Task prompt: A verbatim copy of the whole listing is what is needed.

Records for processing:
*** Block opens ***
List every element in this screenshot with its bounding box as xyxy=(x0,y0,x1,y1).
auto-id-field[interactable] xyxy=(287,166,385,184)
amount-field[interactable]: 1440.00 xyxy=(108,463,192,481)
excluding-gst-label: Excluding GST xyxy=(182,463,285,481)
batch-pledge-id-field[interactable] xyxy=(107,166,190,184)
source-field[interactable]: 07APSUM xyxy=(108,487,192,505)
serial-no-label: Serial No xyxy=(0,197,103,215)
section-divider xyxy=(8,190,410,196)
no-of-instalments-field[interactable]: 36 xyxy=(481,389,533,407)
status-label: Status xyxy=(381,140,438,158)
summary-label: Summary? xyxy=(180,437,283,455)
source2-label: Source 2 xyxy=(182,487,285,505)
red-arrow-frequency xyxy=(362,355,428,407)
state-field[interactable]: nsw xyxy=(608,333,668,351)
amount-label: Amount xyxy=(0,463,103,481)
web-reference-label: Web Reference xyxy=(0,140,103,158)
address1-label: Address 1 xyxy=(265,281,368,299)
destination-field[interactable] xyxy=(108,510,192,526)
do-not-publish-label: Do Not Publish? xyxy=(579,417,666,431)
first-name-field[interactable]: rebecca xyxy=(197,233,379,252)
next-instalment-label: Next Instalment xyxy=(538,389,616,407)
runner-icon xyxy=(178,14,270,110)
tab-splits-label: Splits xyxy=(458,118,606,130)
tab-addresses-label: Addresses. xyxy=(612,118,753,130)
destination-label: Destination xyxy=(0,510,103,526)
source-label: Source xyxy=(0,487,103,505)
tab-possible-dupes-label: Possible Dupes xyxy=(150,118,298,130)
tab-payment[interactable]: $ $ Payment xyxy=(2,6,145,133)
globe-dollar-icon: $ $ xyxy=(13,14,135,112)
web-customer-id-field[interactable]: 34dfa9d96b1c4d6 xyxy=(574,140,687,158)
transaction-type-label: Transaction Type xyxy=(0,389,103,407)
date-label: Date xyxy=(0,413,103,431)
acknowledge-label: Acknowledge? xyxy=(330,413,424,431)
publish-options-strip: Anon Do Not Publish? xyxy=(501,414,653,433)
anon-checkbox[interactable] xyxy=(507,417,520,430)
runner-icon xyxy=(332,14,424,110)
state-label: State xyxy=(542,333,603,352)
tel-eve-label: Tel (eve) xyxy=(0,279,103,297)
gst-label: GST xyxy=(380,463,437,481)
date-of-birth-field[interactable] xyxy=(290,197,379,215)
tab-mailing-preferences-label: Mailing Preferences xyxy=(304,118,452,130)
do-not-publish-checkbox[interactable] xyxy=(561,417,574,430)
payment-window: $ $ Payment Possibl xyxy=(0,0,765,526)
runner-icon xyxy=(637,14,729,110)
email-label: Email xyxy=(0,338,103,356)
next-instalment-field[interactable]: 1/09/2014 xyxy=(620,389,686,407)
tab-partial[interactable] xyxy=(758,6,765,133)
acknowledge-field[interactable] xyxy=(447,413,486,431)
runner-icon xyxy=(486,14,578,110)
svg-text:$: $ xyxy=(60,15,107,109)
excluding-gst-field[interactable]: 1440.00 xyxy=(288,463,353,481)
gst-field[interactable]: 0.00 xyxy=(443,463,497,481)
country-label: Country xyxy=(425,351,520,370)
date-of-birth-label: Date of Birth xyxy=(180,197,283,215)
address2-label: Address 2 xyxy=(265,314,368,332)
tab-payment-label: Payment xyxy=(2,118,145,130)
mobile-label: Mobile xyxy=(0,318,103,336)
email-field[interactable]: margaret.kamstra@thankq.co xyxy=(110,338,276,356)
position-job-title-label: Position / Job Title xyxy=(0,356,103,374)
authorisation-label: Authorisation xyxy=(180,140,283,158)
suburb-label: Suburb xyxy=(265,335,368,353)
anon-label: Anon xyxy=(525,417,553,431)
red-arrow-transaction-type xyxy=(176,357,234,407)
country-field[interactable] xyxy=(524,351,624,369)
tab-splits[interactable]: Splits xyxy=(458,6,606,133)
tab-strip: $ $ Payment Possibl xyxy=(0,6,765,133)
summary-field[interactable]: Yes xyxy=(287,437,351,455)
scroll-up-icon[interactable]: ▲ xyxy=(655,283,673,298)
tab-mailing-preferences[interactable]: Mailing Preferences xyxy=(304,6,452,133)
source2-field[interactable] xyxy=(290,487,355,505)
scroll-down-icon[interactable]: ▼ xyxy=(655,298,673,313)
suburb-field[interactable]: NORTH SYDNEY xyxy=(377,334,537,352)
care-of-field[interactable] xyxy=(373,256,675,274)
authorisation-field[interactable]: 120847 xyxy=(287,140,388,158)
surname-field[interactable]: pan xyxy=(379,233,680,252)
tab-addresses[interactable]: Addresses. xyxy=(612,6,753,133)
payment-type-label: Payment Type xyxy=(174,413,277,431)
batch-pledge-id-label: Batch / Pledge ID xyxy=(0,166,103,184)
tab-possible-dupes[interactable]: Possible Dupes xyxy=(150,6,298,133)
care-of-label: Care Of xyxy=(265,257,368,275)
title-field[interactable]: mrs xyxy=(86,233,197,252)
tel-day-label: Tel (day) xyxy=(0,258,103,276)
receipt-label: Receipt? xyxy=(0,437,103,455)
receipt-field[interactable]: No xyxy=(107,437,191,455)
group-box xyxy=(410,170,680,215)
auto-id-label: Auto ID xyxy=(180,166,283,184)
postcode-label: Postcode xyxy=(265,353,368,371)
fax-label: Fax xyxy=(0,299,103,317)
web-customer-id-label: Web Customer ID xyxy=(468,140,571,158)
*** Block closes ***
Response box:
List every element in this screenshot with its bounding box as xyxy=(x0,y0,x1,y1).
auto-id-field[interactable] xyxy=(287,166,385,184)
amount-field[interactable]: 1440.00 xyxy=(108,463,192,481)
excluding-gst-label: Excluding GST xyxy=(182,463,285,481)
batch-pledge-id-field[interactable] xyxy=(107,166,190,184)
source-field[interactable]: 07APSUM xyxy=(108,487,192,505)
serial-no-label: Serial No xyxy=(0,197,103,215)
section-divider xyxy=(8,190,410,196)
no-of-instalments-field[interactable]: 36 xyxy=(481,389,533,407)
status-label: Status xyxy=(381,140,438,158)
summary-label: Summary? xyxy=(180,437,283,455)
source2-label: Source 2 xyxy=(182,487,285,505)
red-arrow-frequency xyxy=(362,355,428,407)
state-field[interactable]: nsw xyxy=(608,333,668,351)
amount-label: Amount xyxy=(0,463,103,481)
web-reference-label: Web Reference xyxy=(0,140,103,158)
address1-label: Address 1 xyxy=(265,281,368,299)
destination-field[interactable] xyxy=(108,510,192,526)
do-not-publish-label: Do Not Publish? xyxy=(579,417,666,431)
first-name-field[interactable]: rebecca xyxy=(197,233,379,252)
next-instalment-label: Next Instalment xyxy=(538,389,616,407)
runner-icon xyxy=(178,14,270,110)
tab-splits-label: Splits xyxy=(458,118,606,130)
tab-addresses-label: Addresses. xyxy=(612,118,753,130)
destination-label: Destination xyxy=(0,510,103,526)
source-label: Source xyxy=(0,487,103,505)
tab-possible-dupes-label: Possible Dupes xyxy=(150,118,298,130)
tab-payment[interactable]: $ $ Payment xyxy=(2,6,145,133)
globe-dollar-icon: $ $ xyxy=(13,14,135,112)
web-customer-id-field[interactable]: 34dfa9d96b1c4d6 xyxy=(574,140,687,158)
transaction-type-label: Transaction Type xyxy=(0,389,103,407)
date-label: Date xyxy=(0,413,103,431)
acknowledge-label: Acknowledge? xyxy=(330,413,424,431)
publish-options-strip: Anon Do Not Publish? xyxy=(501,414,653,433)
anon-checkbox[interactable] xyxy=(507,417,520,430)
runner-icon xyxy=(332,14,424,110)
state-label: State xyxy=(542,333,603,352)
tel-eve-label: Tel (eve) xyxy=(0,279,103,297)
gst-label: GST xyxy=(380,463,437,481)
date-of-birth-field[interactable] xyxy=(290,197,379,215)
tab-mailing-preferences-label: Mailing Preferences xyxy=(304,118,452,130)
do-not-publish-checkbox[interactable] xyxy=(561,417,574,430)
payment-window: $ $ Payment Possibl xyxy=(0,0,765,526)
runner-icon xyxy=(637,14,729,110)
email-label: Email xyxy=(0,338,103,356)
next-instalment-field[interactable]: 1/09/2014 xyxy=(620,389,686,407)
tab-partial[interactable] xyxy=(758,6,765,133)
acknowledge-field[interactable] xyxy=(447,413,486,431)
runner-icon xyxy=(486,14,578,110)
svg-text:$: $ xyxy=(60,15,107,109)
excluding-gst-field[interactable]: 1440.00 xyxy=(288,463,353,481)
gst-field[interactable]: 0.00 xyxy=(443,463,497,481)
country-label: Country xyxy=(425,351,520,370)
date-of-birth-label: Date of Birth xyxy=(180,197,283,215)
address2-label: Address 2 xyxy=(265,314,368,332)
tab-payment-label: Payment xyxy=(2,118,145,130)
mobile-label: Mobile xyxy=(0,318,103,336)
email-field[interactable]: margaret.kamstra@thankq.co xyxy=(110,338,276,356)
position-job-title-label: Position / Job Title xyxy=(0,356,103,374)
authorisation-label: Authorisation xyxy=(180,140,283,158)
suburb-label: Suburb xyxy=(265,335,368,353)
anon-label: Anon xyxy=(525,417,553,431)
red-arrow-transaction-type xyxy=(176,357,234,407)
country-field[interactable] xyxy=(524,351,624,369)
tab-splits[interactable]: Splits xyxy=(458,6,606,133)
tab-strip: $ $ Payment Possibl xyxy=(0,6,765,133)
summary-field[interactable]: Yes xyxy=(287,437,351,455)
scroll-up-icon[interactable]: ▲ xyxy=(655,283,673,298)
tab-mailing-preferences[interactable]: Mailing Preferences xyxy=(304,6,452,133)
source2-field[interactable] xyxy=(290,487,355,505)
scroll-down-icon[interactable]: ▼ xyxy=(655,298,673,313)
suburb-field[interactable]: NORTH SYDNEY xyxy=(377,334,537,352)
care-of-field[interactable] xyxy=(373,256,675,274)
authorisation-field[interactable]: 120847 xyxy=(287,140,388,158)
surname-field[interactable]: pan xyxy=(379,233,680,252)
tab-addresses[interactable]: Addresses. xyxy=(612,6,753,133)
payment-type-label: Payment Type xyxy=(174,413,277,431)
batch-pledge-id-label: Batch / Pledge ID xyxy=(0,166,103,184)
tab-possible-dupes[interactable]: Possible Dupes xyxy=(150,6,298,133)
care-of-label: Care Of xyxy=(265,257,368,275)
title-field[interactable]: mrs xyxy=(86,233,197,252)
tel-day-label: Tel (day) xyxy=(0,258,103,276)
receipt-label: Receipt? xyxy=(0,437,103,455)
receipt-field[interactable]: No xyxy=(107,437,191,455)
group-box xyxy=(410,170,680,215)
auto-id-label: Auto ID xyxy=(180,166,283,184)
postcode-label: Postcode xyxy=(265,353,368,371)
fax-label: Fax xyxy=(0,299,103,317)
web-customer-id-label: Web Customer ID xyxy=(468,140,571,158)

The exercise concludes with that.